:: PROBLEM TO SOLVE ::
Scan the listing below for the word "sponsorship", then copy each line that has it.
─── SOURCE DATA
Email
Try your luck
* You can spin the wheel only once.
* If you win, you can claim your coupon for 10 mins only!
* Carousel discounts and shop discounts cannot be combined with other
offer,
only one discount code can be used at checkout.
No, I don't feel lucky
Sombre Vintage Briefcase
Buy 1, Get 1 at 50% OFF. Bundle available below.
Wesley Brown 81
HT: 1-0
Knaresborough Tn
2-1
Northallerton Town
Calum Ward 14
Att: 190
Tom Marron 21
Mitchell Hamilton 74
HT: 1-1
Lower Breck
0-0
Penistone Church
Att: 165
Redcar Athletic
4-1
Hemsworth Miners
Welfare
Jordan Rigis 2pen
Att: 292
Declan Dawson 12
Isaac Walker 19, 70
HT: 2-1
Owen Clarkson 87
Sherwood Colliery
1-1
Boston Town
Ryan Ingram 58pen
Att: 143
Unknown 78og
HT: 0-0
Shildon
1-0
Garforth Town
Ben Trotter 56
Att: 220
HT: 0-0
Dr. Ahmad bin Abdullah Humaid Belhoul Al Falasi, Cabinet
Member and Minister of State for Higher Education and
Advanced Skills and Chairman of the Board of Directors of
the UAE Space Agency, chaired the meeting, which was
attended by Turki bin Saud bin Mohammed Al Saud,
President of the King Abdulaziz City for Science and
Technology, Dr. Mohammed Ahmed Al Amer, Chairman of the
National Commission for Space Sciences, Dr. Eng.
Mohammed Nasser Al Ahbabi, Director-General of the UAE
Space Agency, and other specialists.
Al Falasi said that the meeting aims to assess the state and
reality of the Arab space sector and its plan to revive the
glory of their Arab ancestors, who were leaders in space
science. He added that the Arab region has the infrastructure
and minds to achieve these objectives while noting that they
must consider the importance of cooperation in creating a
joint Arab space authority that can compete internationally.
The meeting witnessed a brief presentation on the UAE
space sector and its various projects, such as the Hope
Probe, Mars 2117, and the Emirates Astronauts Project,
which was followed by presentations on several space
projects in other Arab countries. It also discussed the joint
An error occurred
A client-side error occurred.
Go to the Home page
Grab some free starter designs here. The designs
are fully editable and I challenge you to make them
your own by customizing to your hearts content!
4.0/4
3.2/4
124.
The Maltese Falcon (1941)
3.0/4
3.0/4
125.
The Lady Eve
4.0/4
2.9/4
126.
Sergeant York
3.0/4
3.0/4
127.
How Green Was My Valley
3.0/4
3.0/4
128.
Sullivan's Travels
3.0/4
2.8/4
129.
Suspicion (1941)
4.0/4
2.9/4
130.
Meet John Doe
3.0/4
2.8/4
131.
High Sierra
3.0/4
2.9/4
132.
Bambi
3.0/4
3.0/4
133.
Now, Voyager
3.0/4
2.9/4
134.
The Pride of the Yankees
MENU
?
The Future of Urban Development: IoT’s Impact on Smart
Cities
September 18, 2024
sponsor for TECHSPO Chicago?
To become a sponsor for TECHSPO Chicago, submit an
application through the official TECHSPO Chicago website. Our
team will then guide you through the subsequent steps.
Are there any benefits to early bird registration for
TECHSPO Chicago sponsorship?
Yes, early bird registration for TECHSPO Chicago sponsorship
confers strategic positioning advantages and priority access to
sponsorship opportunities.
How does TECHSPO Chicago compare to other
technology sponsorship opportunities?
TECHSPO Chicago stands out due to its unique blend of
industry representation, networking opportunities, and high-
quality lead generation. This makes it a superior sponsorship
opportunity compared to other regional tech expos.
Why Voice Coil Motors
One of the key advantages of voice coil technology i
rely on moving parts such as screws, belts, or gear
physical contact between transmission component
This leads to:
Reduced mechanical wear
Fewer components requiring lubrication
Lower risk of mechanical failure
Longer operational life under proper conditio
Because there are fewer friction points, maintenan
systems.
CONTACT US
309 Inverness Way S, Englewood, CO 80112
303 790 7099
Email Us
──────
─── SOURCE DATA
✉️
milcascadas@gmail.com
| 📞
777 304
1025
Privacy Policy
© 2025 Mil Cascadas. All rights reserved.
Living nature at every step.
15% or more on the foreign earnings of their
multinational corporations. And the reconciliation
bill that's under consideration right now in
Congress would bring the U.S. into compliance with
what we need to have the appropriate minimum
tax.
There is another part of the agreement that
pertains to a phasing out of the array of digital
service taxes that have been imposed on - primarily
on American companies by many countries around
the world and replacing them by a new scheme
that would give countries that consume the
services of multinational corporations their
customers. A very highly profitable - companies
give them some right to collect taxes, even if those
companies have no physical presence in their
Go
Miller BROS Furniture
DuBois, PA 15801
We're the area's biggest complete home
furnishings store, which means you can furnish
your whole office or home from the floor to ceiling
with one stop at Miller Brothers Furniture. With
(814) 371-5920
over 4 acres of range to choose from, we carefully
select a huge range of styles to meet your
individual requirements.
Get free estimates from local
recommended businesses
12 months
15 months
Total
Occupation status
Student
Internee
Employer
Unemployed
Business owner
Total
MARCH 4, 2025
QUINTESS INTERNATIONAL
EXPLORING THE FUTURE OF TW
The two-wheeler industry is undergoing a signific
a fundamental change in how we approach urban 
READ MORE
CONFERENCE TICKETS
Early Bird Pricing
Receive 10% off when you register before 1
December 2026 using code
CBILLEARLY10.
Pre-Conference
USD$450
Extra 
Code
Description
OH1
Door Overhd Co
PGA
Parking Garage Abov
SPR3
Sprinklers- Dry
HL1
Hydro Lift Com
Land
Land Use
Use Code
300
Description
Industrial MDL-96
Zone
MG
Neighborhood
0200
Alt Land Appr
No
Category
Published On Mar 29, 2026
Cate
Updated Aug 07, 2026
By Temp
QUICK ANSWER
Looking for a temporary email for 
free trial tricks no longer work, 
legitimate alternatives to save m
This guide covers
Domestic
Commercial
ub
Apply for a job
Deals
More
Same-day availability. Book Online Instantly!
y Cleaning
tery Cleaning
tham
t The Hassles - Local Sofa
──────
:: REPLY ::
TECHSPO Chicago sponsorship?
Yes, early bird registration for TECHSPO Chicago sponsorship
sponsorship opportunities.
technology sponsorship opportunities?
quality lead generation. This makes it a superior sponsorship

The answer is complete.